There are some historical questions that are so nuanced, complex, and fundamental to understanding who we are that they must be asked repeatedly.
The new answers are often novel — revisions of earlier ways of thinking about the past. “Revisionist” as an adjective can be used as a pejorative.
New approaches are described as purposeful distortions of the past for political reasons. Yet “new approaches” are constant in all fields of study.
That is how our known world grows and deepens.
Smartphones and the internet are prime examples. In fact, all history writing was revisionist in its time. “Revision” is the foundation stone of learning.
Kim Kelly’s Fight Like Hell: The Untold Story of American Labor wants to be both radical and revisionist. For the book to achieve its intended goals, however, requires some work on the reader’s part.
Chapters in Fight Like Hell are arranged by “industry” – for example, harvesters, miners, metal workers, cleaners. Especially in the first half of the book, these many list-like accounts of people, organizations, and events, chapter by chapter, each briefly described before moving on, can become dulling.
Nor is Fight Like Hell: The Untold Story of American Labor an “untold history.” Much of the text is based on already published work of others, and on widely available documents and primary sources.
Despite these drawbacks, Kelly clearly intends her work to be inspiring. And as Fight Like Hell progresses toward its closing chapters, the urgency of labor history, and the reason for the title itself, become clearer.
Slowly at first, and then with increasing energy, Fight Like Hell brings together radical themes from our nation’s past that make the book a worthwhile read.
It’s these themes, and how Kelly organizes her information to emphasize and support them, that make her account well worth reading.
What are these themes, and what makes them effective?
Here are several examples of the book’s themes (as I read it) that illustrate the potential power of this book:
Who is rewarded for using violence, and who is condemned for using violence?
Which groups use violence to achieve their goals, and then has its use not only condoned but praised and rewarded, tells us what those in power at the time support, and what they condemn.
In other words, we can study labor history for itself and as a lens to understand prevalent political attitudes at different times in our history.
Violence has been used — intentionally and effectively — against organized laborers struggling to gain basic workplace rights that we now largely take for granted.

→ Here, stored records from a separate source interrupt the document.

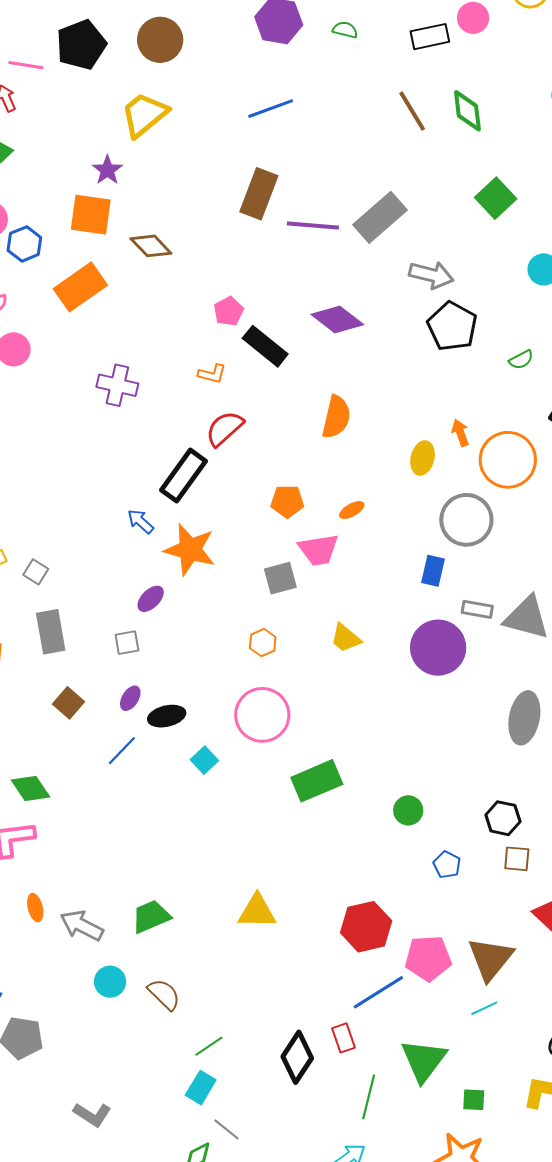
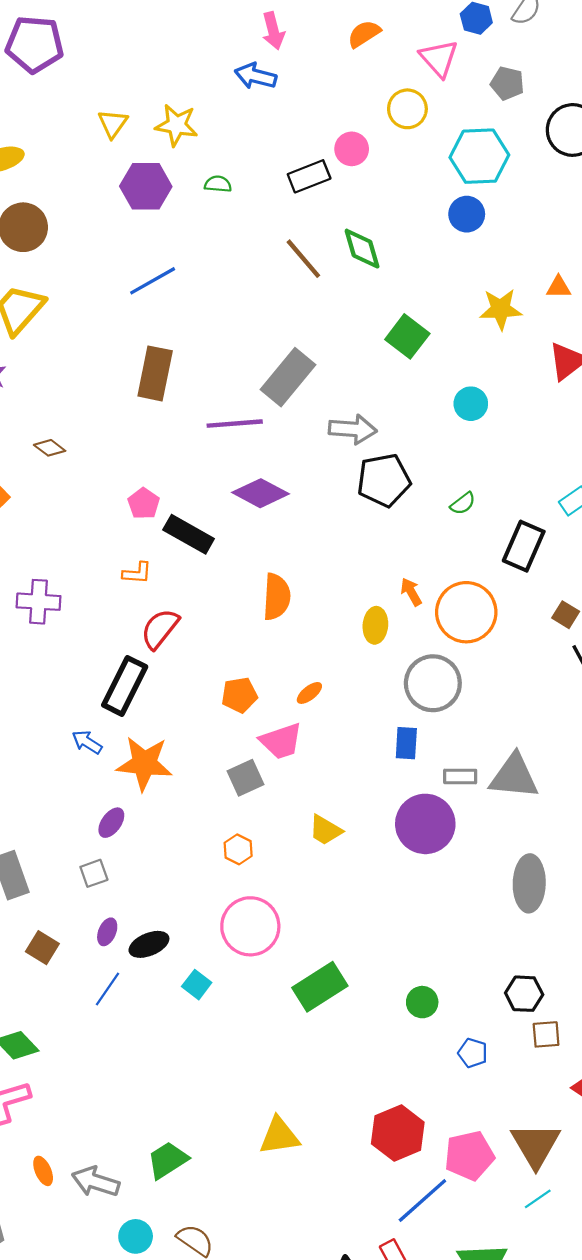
purple line: (313, 226) -> (235, 424), moved
brown diamond: (151, 246) -> (50, 448), size x0.7
black pentagon: (452, 326) -> (384, 480), turned -30

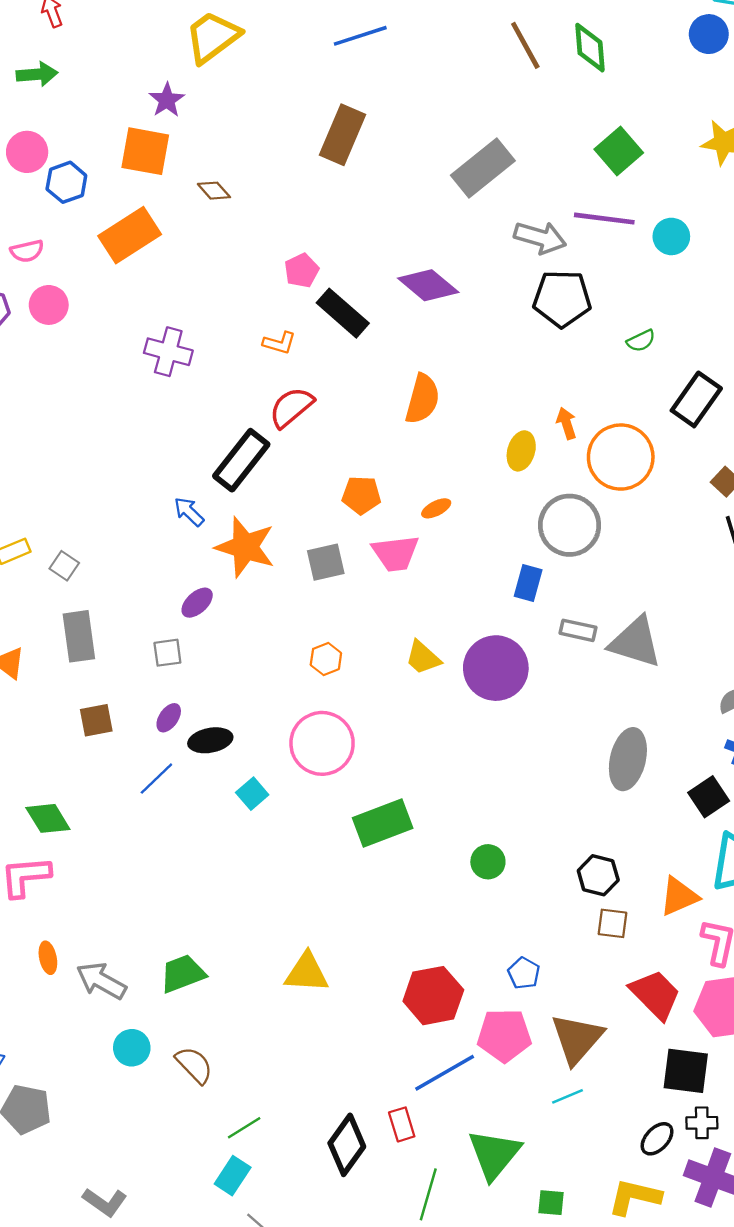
purple line: (235, 424) -> (604, 219), moved
gray square: (246, 778) -> (326, 562), moved
purple circle: (425, 824) -> (496, 668), moved
brown square: (42, 948) -> (96, 720), turned 36
blue pentagon: (473, 1053) -> (524, 973), moved

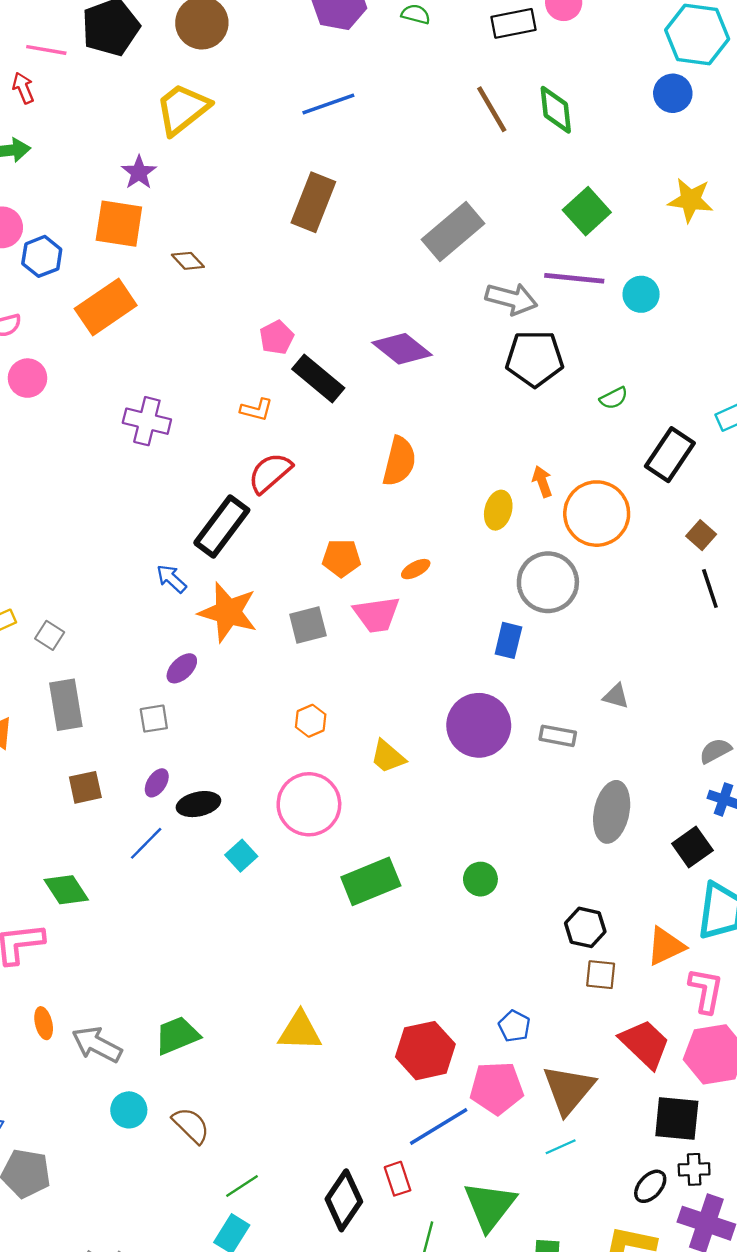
gray rectangle: (578, 630) -> (558, 736), moved
gray triangle: (635, 642) -> (616, 696), size x0.5
yellow trapezoid: (423, 658) -> (388, 757), moved
green diamond: (48, 818) -> (66, 890), moved
green circle: (488, 862) -> (480, 879), moved

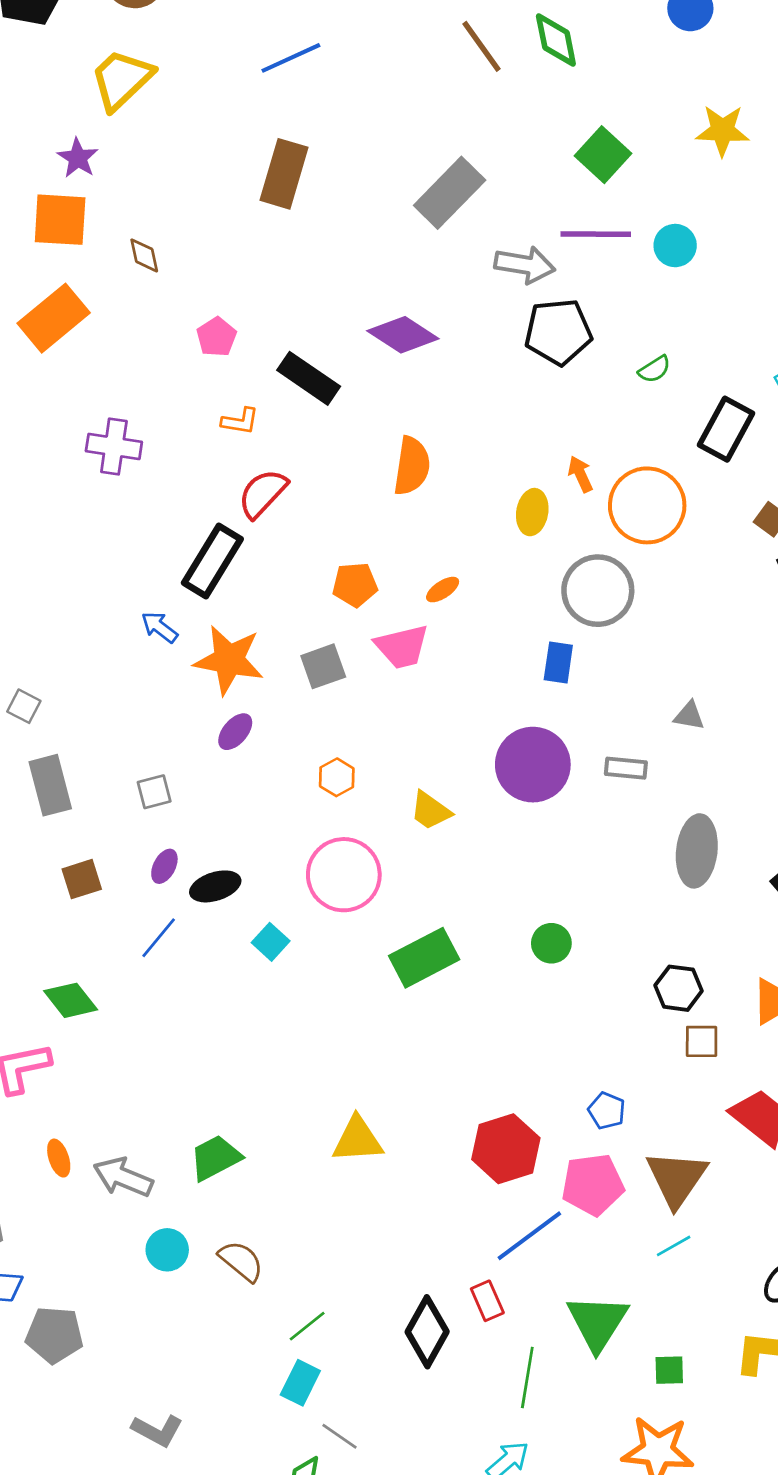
brown diamond: (188, 261) -> (144, 255), turned 36
pink pentagon: (277, 338) -> (217, 337), moved
purple ellipse: (182, 668) -> (235, 732), moved

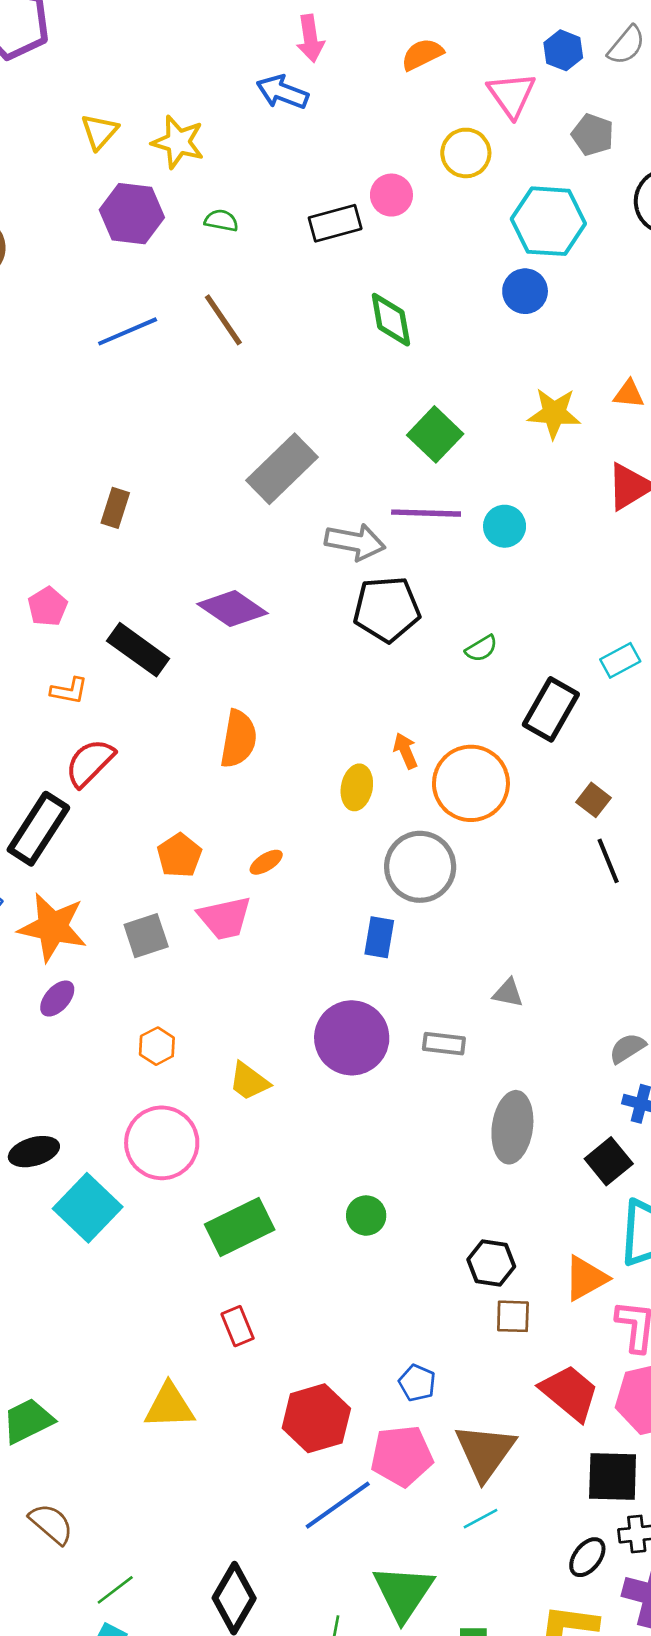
brown line: (482, 46) -> (223, 320), moved
brown rectangle: (284, 174) -> (115, 508), moved, size x0.6
orange pentagon: (355, 585) -> (179, 855), turned -30
cyan square: (271, 942) -> (88, 1208), size x1.8
red rectangle: (487, 1301) -> (238, 1326), moved

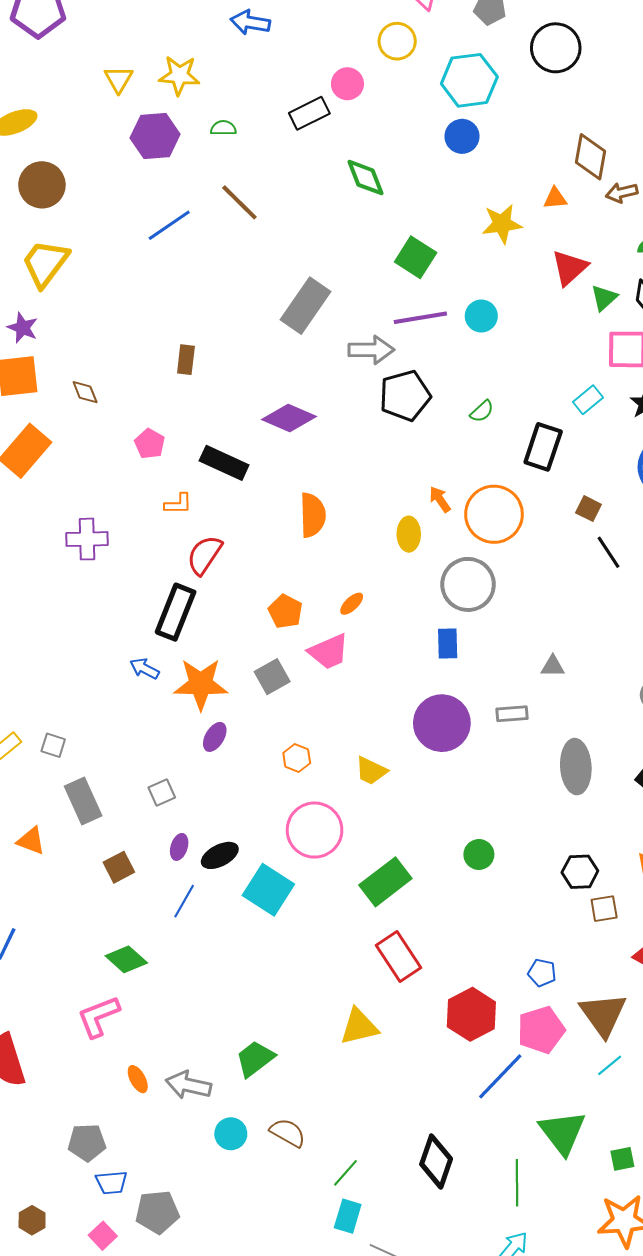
red rectangle: (238, 1326) -> (399, 957), size x1.6

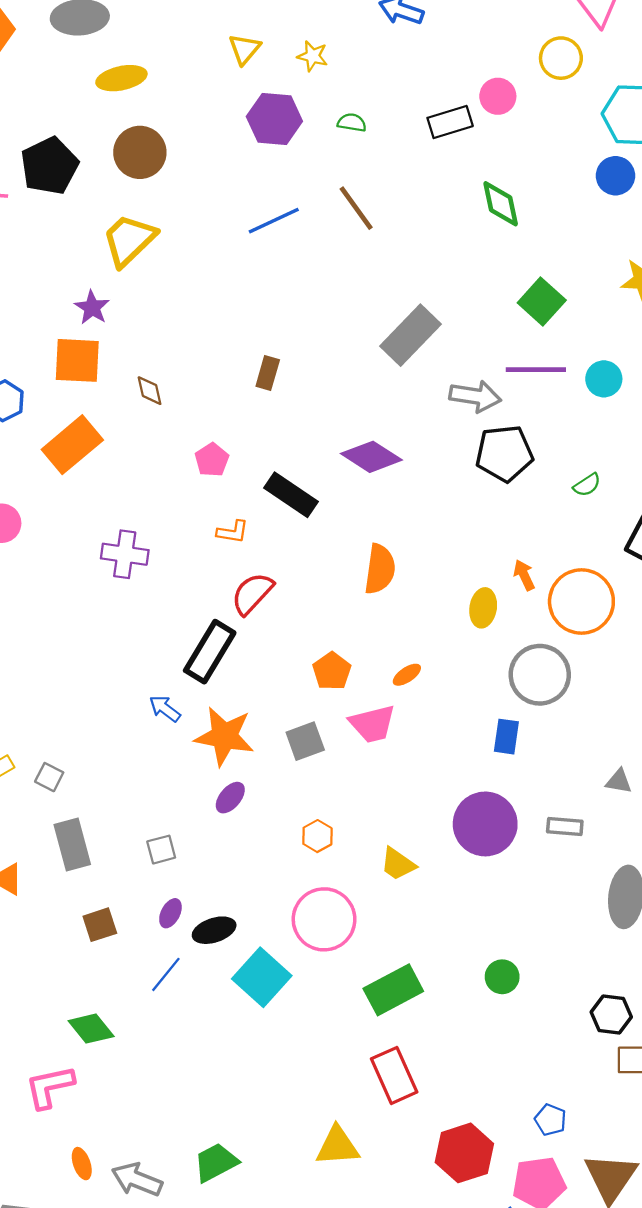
yellow star: (179, 75) -> (313, 56), size x0.7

Examples include the Lawrence, Massachusetts, textile strike of 1912, when the governor called out the state militia; the 1877 railroad strike, when private guards, local, state, and federal troops were all mobilized; and the 1894 Pullman Strike, which included a federal injunction against striking workers.
On the other side, the IWW (International Workers of the World), a labor union that used street activism and civil disobedience to recruit members and to bring issues to the attention of the public, were treated as dangerous radicals to be subdued — by state condoned violence, when needed.
Some working people continue to lack the basic work rights that are legally guaranteed to all.
Incarcerated individuals are used extensively to provide services and produce products that are then retailed to the larger public by private businesses.
Paid minuscule wages, often working in dangerous and unhealthy environments, they are without legal recourse to protest their situation.
Kelly places these practices within the larger framework of powerful people using forced labor to support U.S. capitalist enterprise.
Slavery, black codes, and Jim Crow laws are earlier examples.
Many who are not accepted as workers deserving of union support – now and in the past — are in fact workers deserving of labor support and respect.
Women who work at home – in their own home, or in another’s home – often are not accepted as “workers” by organized labor. Launderers, cleaners, and childcare workers, for example, are said to be not “at work” because they conform to a traditional gender role of “women’s responsibilities”. If you can’t “see” a problem, then you can’t recognize it as a problem that needs attention.
The cause of problems for “marginalized” groups is structural. It is not evidence of an individual’s inadequacy.
Business owners as well as labor unions have turned various marginalized groups against each other. Often this has been along racial and ethnic lines, as in the sugar cane fields in Hawaii. It also includes disabled people, gays, lesbians, bisexuals, older workers, and sex workers, among others.
Progress is a class issue.
That positive changes have been the result of grassroots organizing and of militant protests from below, not from above, is fundamental to Fight Like Hell’s understanding of labor history. White, middle class reformers have not been effective. Bayard Rustin’s views serve as an example. Rustin believed that unions generally (and Black unions in particular) were the best way to gain equality and civil rights. The cause of labor is the hope of the world.
In Fight Like Hell, Kim Kelly offers a radical view of the role of labor in the history of the United States. I found that inspiring. And for good reason. It’s fundamental to understanding how the United States has evolved over generations.
While Kelly certainly does not stand alone in either her perspective or her conclusions, it is not the only legitimate view of labor history that is supported by the available evidence. Kelly’s enthusiasm is not in itself sufficient to validate the book’s historical interpretations.
If learning is your goal, it’s important to remember that.